Sul manifesto di quella serata avevo fatto scrivere: Two view of a secret – L’armonica secondo Toots Thielemans, l’armonica secondo Stevie Wonder, parafrasi del titolo di un famosissimo brano col quale intendevo ricordare una tra le più celebri collaborazioni dell’armonicista belga con i grandi artisti dell’epoca: quella con Jaco Pastorius, nume tutelare dei bassisti elettrici.
Se, come dicevo più su, chiedendomi di organizzare questo tributo al solo Toots, quindi esponendomi al giudizio di chi la sua musica la conosce bene, il gestore del jazz club Miles Davis di Palermo si è rivelato beffardo e crudele, l’idea di fare la serata barese di Maggio fu dell’ancora più crudele Guido di Leone, direttore artistico del jazz club Duke: quella sera non avrei dovuto far sentire la mancanza non di uno, ma di ben due geni!
La formazione di quel concerto prevedeva lo stesso Guido di Leone alla chitarra1, Vincenzo Gentile al pianoforte, Giampaolo Laurentaci al contrabbasso, Fabio delle Foglie alla batteria ed Elio Arceri e Francesca Leone alle voci: due artisti assolutamente essenziali per proporre i brani di Stevie Wonder e le collaborazioni di Toots con Elis Regina e Mina.
Confesso che, pur ovviamente intrigandomi l’idea di omaggiare il grande Thielemans, non mi ritengo affatto il più adatto a rievocare la sua persona e la sua musica.
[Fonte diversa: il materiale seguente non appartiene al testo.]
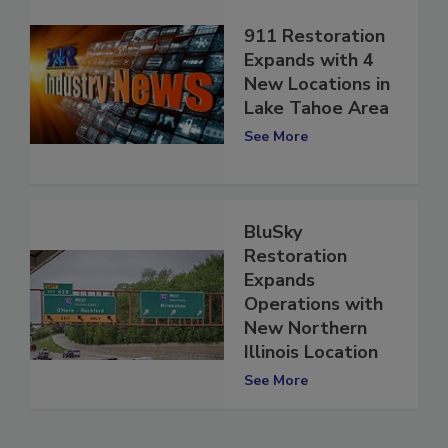
911 Restoration
Expands with 4
New Locations in
Lake Tahoe Area
See More
BluSky
Restoration
Expands
Operations with
New Northern
Illinois Location
See More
Ho già raccontato in diverse occasioni come ho conosciuto i suoi dischi – tra le tante occasioni che ho avuto per parlarne, vale qui la pena citare l’intervista che ho rilasciato a Fabio Caruso, pubblicata sul numero 110 (aprile/giugno 2020) della rivista JAZZIT2 – ma forse non ho mai raccontato abbastanza bene come poi me ne sia allontanato.
Di fatto, si è trattato di un divorzio necessario, anche se non sufficiente.
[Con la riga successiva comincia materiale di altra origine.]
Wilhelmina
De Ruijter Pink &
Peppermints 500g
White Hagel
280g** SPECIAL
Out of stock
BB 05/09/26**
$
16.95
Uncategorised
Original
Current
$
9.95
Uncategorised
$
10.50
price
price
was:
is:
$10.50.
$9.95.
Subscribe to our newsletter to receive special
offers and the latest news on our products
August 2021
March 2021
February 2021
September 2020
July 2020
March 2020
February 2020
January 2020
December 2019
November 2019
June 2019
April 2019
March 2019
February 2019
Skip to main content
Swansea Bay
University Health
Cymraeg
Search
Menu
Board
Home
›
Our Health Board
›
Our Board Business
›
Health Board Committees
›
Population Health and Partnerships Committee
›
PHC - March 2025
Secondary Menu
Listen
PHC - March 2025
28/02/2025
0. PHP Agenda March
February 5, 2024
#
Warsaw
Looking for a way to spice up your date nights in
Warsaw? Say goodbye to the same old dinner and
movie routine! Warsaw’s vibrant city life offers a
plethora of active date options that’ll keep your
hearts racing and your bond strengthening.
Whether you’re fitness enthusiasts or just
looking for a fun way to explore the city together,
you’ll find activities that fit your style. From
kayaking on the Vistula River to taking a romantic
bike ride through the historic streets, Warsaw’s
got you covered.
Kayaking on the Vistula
Non sufficiente perché è normale che, per chi conosce la storia del jazz, vedere qualcuno su un palco con una armonica in mano faccia pensare automaticamente a un emule, inevitabilmente un tristo epigono, del grande Toots.
Necessario perché all’epoca, complice la mancanza di uno strumento di ricerca come il web, a parte il già citato Stevie Wonder, per molto tempo sulla scena non vi erano altri armonicisti jazz da prendere a modello.
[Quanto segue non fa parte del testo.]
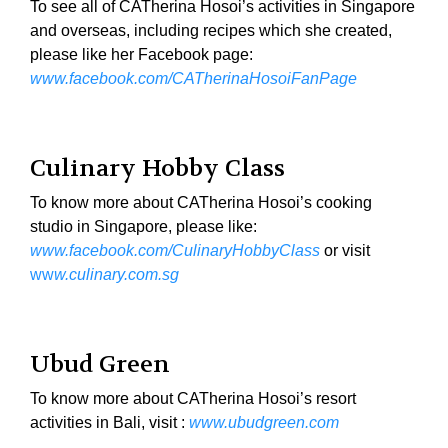
To see all of CATherina Hosoi’s activities in Singapore
and overseas, including recipes which she created,
please like her Facebook page:
www.facebook.com/CATherinaHosoiFanPage
Culinary Hobby Class
To know more about CATherina Hosoi’s cooking
studio in Singapore, please like:
www.facebook.com/CulinaryHobbyClass
or visit
ww
w.culinary.com.sg
Ubud Green
To know more about CATherina Hosoi’s resort
activities in Bali, visit :
www.ubudgreen.com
I pianisti, i chitarristi, i contrabbassisti, batteristi, … hanno da sempre migliaia di “maestri”, veri o ideali, cui ispirarsi. Per gli armonicisti interessati al jazz o, peggio, alla classica e non al blues – di eccellenti violentatori di diatoniche il mondo è sempre stato pieno – non vi erano alternative: o si ascoltava il grande Stevie Wonder che capitava di sentire anche in radio, o ci si imbarcava nella difficilissima impresa (almeno in Italia, al sud Italia) di trovare i vinili di Toots.
Ricordo che, irrimediabilmente innamorato del disco Affinity scoperto quando avevo 14 anni, disco in cui il nostro duetta in modo magistrale con nientepopodimenoché il pianista Bill Evans – un dialogo comunque reso ancora più interessante dalla solidità di una ritmica incredibile composta da Marc Johnson al contrabbasso e da Eliot Zigmund alla batteria – a un certo punto iniziai a interessarmi al jazz a spettro più ampio.
In quegli anni conobbi, infatti, molti mondi sonori differenti. Si trattava di mondi in cui le linee suonate dai solisti erano molto meno delicate e tonde, erano decisamente più “sghembe”, taglienti, violente e, quando risultavano dolci, si trattava di una dolcezza diversa da quella di Toots. Lui rimaneva un faro, ma certe durezze, certi “fastidi sonori” (lo erano se confrontati con l’approccio alla musica tutto originale del belga) pian piano vinsero su di me, procurandomi piaceri di ben altro tipo.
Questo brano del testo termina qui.